If you are like me, you probably see unnatural traffic all of the time sneaking into your Google Analytics data. It is a constant battle, and you sometimes feel like you will never get the clean data you deserve.
Not all bot traffic is created equal though, and the measures necessary to remove this data from your Google Analytics moving forward is not always straightforward. Recently we were reminded of some influx of bot traffic to some of our sites we manage coming in with a hostname of (Not Set).
Unfortunately, in these cases, we were not able to filter out these sessions by simply setting up a hostname filter. For whatever reason, Google looks at a null value as nothing more than that and will not use the filter for hostname as a result. Setting a filter to only allow traffic from a specific domain did keep out bad traffic from spoofed domains, but the traffic from Hostname = (not set) was still present.
What we needed to figure out was a way to filter sessions that had values of null for the hostname without an include only filter.
Filtering Out (not set) hostname traffic in Google Analytics – The Solution
After some research, we found a way to set a variable using Google Analytics filters that can be used in other filters. The idea is, that we read in the hostname value and save it to a dynamic variable using filters. In a separate filter, we access that value and check it against the real hostname. In this case, the variable is set to nothing and not null, so the filter check against this new hostname variable works as opposed to when the value is null.
In order to set this up, you will need to create two filters.

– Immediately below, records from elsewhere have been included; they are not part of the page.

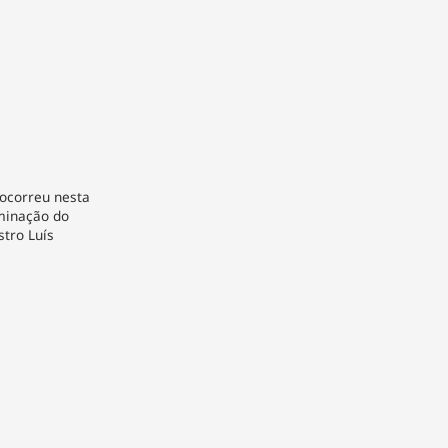
ocorreu nesta
rminação do
stro Luís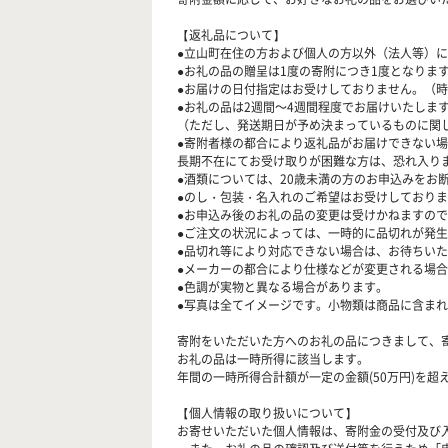
【返礼品について】
●立山町在住の方および個人の方以外（法人等）
●お礼の品の贈呈は1度の寄附につき1度となり
●お届けの日付指定はお受けしておりません。（
●お礼の品は2週間～4週間程度でお届けいたしま
（ただし、発送期日が予め決まっているものに関
●寄附者様の都合により返礼品がお届けできない
長期不在にてお受け取りが困難な方は、恐れ入り
●酒類については、20歳未満の方のお申込みをお
●のし・包装・名入れのご希望はお受けしており
●お申込み後のお礼の品の変更は受けかねますの
●ご注文の状況によっては、一時的に品切れが発
●品切れ等により対応できない場合は、お待ちい
●メーカーの都合により仕様などが変更される場
●色調が実物と異なる場合があります。
●写真は全てイメージです。小物類は商品に含ま
寄附をいただいた方へのお礼の品につきまして、
お礼の品は一時所得に該当します。
年間の一時所得合計額が一定の金額(50万円)を
【個人情報の取り扱いについて】
お寄せいただいた個人情報は、寄附金の受付及び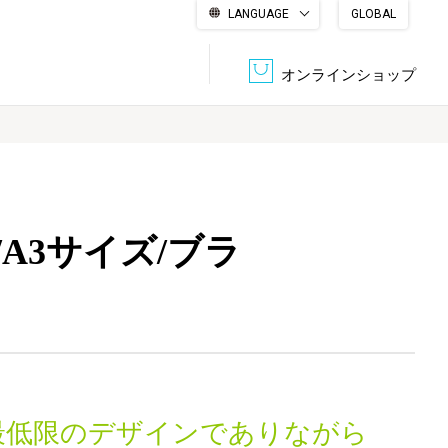
LANGUAGE
GLOBAL
English
繁體中文
简体中文
한국어
日本語
オンラインショップ
文書管理・機密抹消
会社概要
収納・整理用品
ファニチャー
A3サイズ/ブラ
DPS（データ・プリント・サービス）
認証一覧
筆記具
パソコン周辺機器
サステナブルな紙器製品「asue（あすえ）」
ボード用品
事務用品
キャラクター・
学童用品
シリーズ商品
最低限のデザインでありながら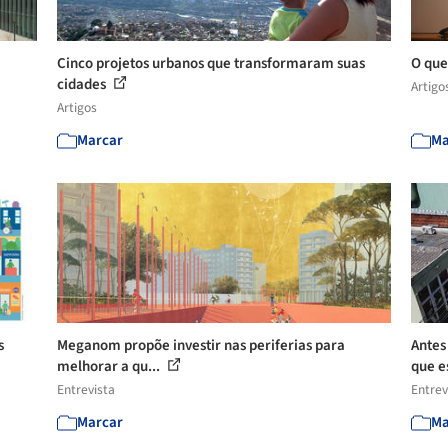
Cinco projetos urbanos que transformaram suas
O que
cidades
Artigo
Artigos
Marcar
Ma
s
Meganom propõe investir nas periferias para
Antes
melhorar a qu...
que e
Entrevista
Entrev
Marcar
Ma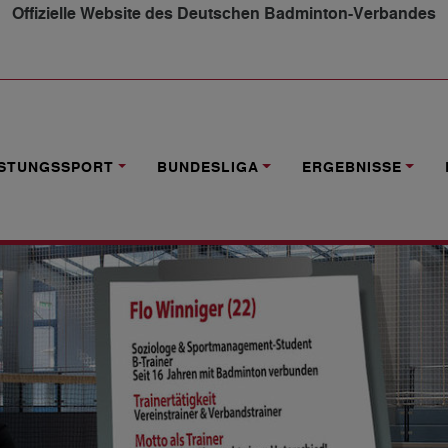
Offizielle Website des Deutschen Badminton-Verbandes
UNGEN LERNEN WIR WEITER"
ISTUNGSSPORT
BUNDESLIGA
ERGEBNISSE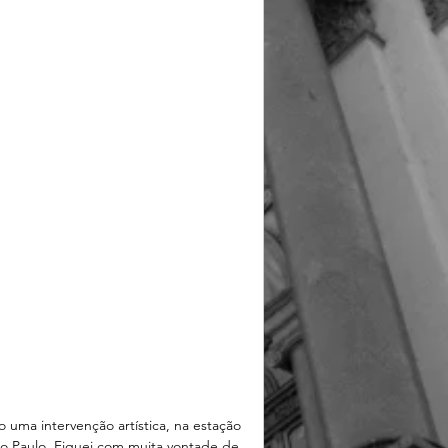
 uma intervenção artística, na estação 
ão Paulo. Fiquei com muita vontade de 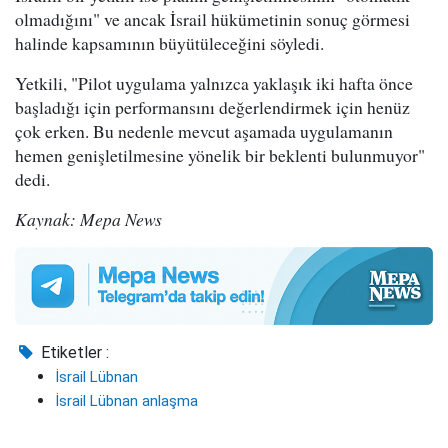
olmadığını" ve ancak İsrail hükümetinin sonuç görmesi
halinde kapsamının büyütüleceğini söyledi.
Yetkili, "Pilot uygulama yalnızca yaklaşık iki hafta önce
başladığı için performansını değerlendirmek için henüz
çok erken. Bu nedenle mevcut aşamada uygulamanın
hemen genişletilmesine yönelik bir beklenti bulunmuyor"
dedi.
Kaynak: Mepa News
Etiketler :
İsrail Lübnan
İsrail Lübnan anlaşma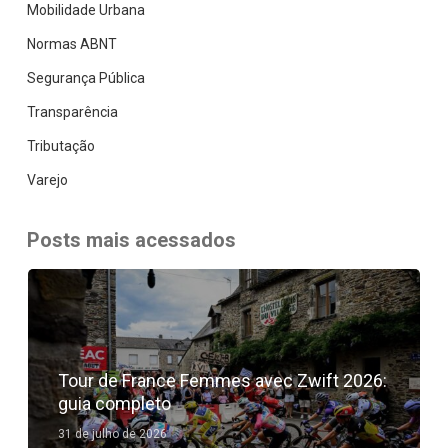
Mobilidade Urbana
Normas ABNT
Segurança Pública
Transparência
Tributação
Varejo
Posts mais acessados
Tour de France Femmes avec Zwift 2026:
guia completo
31 de julho de 2026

The first setting the value of the hostname to a custom variable, and the second filtering out non-hostname matches.
Creating a Hostname Identifier Field
- Create a new filter in Google Analytics. Name it “Create Hostname Identifier Field” or something similar.
- Choose “Custom” Filter Type.
- Select “Advanced” as the filter type option.
- In Field A → Extract A choose “Hostname” as the option, and put “(.*)” as the value for the field.
- Leave Field B → Extract B blank.
- In Output To → Constructor choose “Custom Field 1” as the option, and put “$A1” as the value for the field.
- Make sure “Field A Required” is checked as well as “Override Output Field” is checked. The other two options can be left unchecked.
- Save Your Filter. We will use the value saved in “Custom Field 1” as our check against the real hostname.
Creating the Valid Hostname Filter
- Create a new filter in Google Analytics. Name it “Valid Hostname Filter” or something similar.
- Choose “Custom” Filter Type.
- Select “Include” as the filter type option.
- Under “Filter Field” select “Custom Field 1” as the option.
- In the “Filter Pattern” field you want to input a regex confirmation of the hostname or hostnames used for this profile.
- The most basic filter pattern would be “websiteaddress\.com”. Make sure to include the “\” character to make sure the “.” is escaped properly.
- Save Your Filter. This will serve as your new hostname filter check.
After this is all set up, you will no longer see traffic with the Hostname set as (not set) or being null. You should only see traffic that was originated on your domain (hostname).